RAWALPINDI, Pakistan — The founder of the Pakistani militant group blamed for the 2008 Mumbai attacks goaded the United States on Wednesday in a defiant public appearance mocking his $10 million US bounty.
Hafiz Saeed, the founder of Lashkar-e-Taiba, the extremist organisation accused of masterminding the carnage that killed 166 people in Mumbai four years ago, said he was ready to face "any American court" to answer charges.
The 62-year-old former engineering and Arabic professor appeared on stage at a specially-convened press conference in the Flashman Hotel, close to the headquarters of the Pakistan army in the garrison city of Rawalpindi.
"If the United States wants to contact me, I am present, they can contact me. I am also ready to face any American court, or wherever there is proof against me," he told reporters in the hotel named after a fictional colonial hero.
Saeed makes regular public appearances in Pakistan and he mocked the idea of offering a bounty for someone who lives so openly.
"Americans seriously lack information. Don't they know where I go and where I live and what I do?" he said.
"These rewards are usually announced for people who are hiding in mountains or caves. I wish the Americans would give this reward money to me."
There have been fears that the bounty could complicate recent efforts made by Pakistan and the US to repair their fragile alliance, and Islamabad later Wednesday issued a cautious response.

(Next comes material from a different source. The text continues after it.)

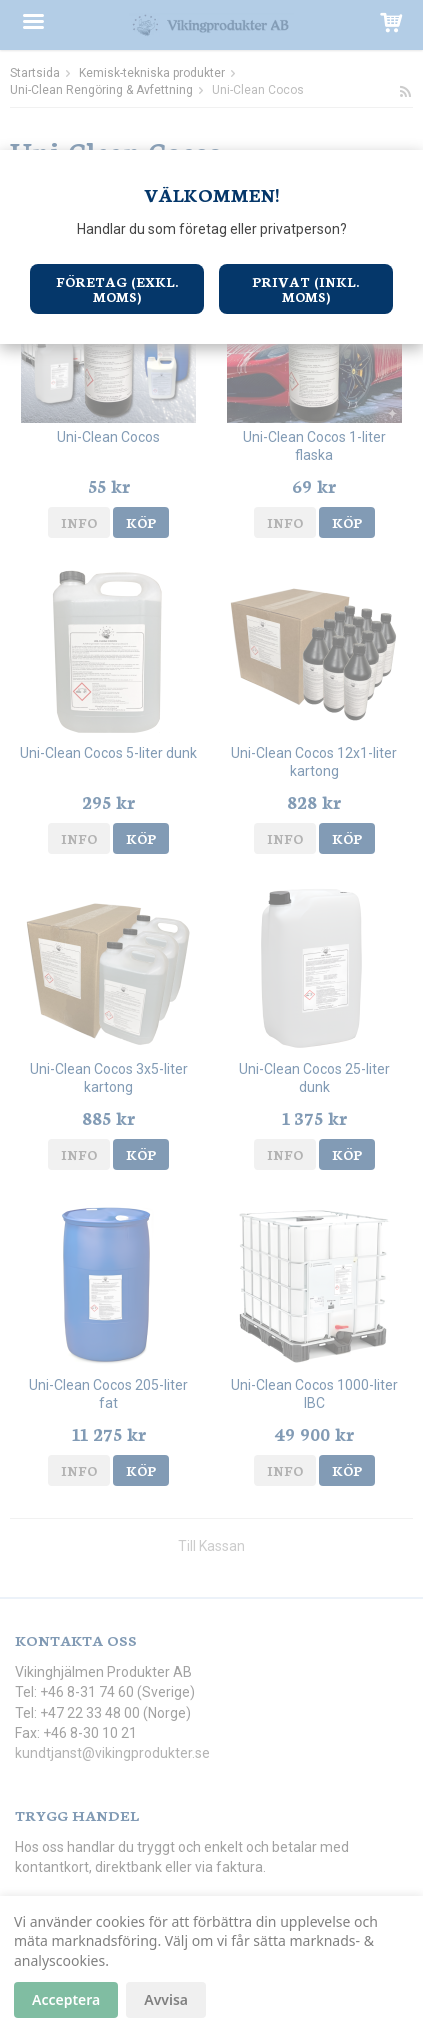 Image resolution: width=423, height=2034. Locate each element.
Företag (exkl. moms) (117, 289)
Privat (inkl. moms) (305, 289)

The foreign ministry said it would prefer to receive concrete evidence to proceed legally against Saeed than have a public discussion on the matter.
"In a democratic country like Pakistan, where judiciary is independent, evidence against anyone must withstand judicial scrutiny," said ministry spokesman Abdul Basit in a statement.
Responding to Saeed's goading, the United States said it wanted him prosecuted and jailed.
When asked about Saeed's public appearance State Department spokesman Mark Toner told reporters: "He's free to do that, unfortunately, up to this moment. But we hope to put him behind bars."
Toner sought to clarify the US reward for Saeed, saying that Washington was offering money not for his capture but for information that would allow his prosecution in a court in the United States or elsewhere.
"We all know where he is -- you know, every journalist in Pakistan and in the region knows how to find him -- but we're looking for information that can be usable to convict him in a court of law," Toner said.
Saeed is a leading figure in the Defence Council of Pakistan, a coalition of right-wing, religious and extremist groups opposed to the government reopening NATO supply lines to Afghanistan, which have been closed since November.
The coalition has staged noisy demonstrations in recent months and Saeed said the campaign had worried Washington.
"The US decision is aimed at silencing the Defence Council of Pakistan and to ensure resumption of supplies through backdoor channels and increase interference in Pakistan," he said.
US Undersecretary of State Wendy Sherman announced the cash reward in India on Monday, and Saeed accused the United States of kowtowing to pressure from Pakistan's arch-enemy.
Maulana Sami-ul Haq, chief of the Defence Council of Pakistan and dubbed father of the Taliban, called for "countrywide protests" over the bounty on Friday after the main weekly Muslim prayers.
The money offered for information leading to Saeed's arrest and conviction is eclipsed only by Al-Qaeda leader Ayman al-Zawahiri, who commands a bounty of $25 million and who some analysts also suspect is hiding in Pakistan.
Asked if the reward had given him any concerns for his own safety, Saeed said: "Both America and India are unnerved now. They should know that my death is in the hands of Allah, not America. Let this be known to everybody."
Saeed's press conference came as US Deputy Secretary of State Tom Nides met Pakistani officials for talks in the capital Islamabad aimed at repairing the two sides' fractious alliance.
Nides used his visit to call for a balanced relationship that addressed US concerns about security and Pakistan's sovereignty.
Washington billed the trip as the next step in repairing a relationship that suffered badly over US air strikes that killed 24 Pakistani soldiers in November and the covert American raid that killed Osama bin Laden in May.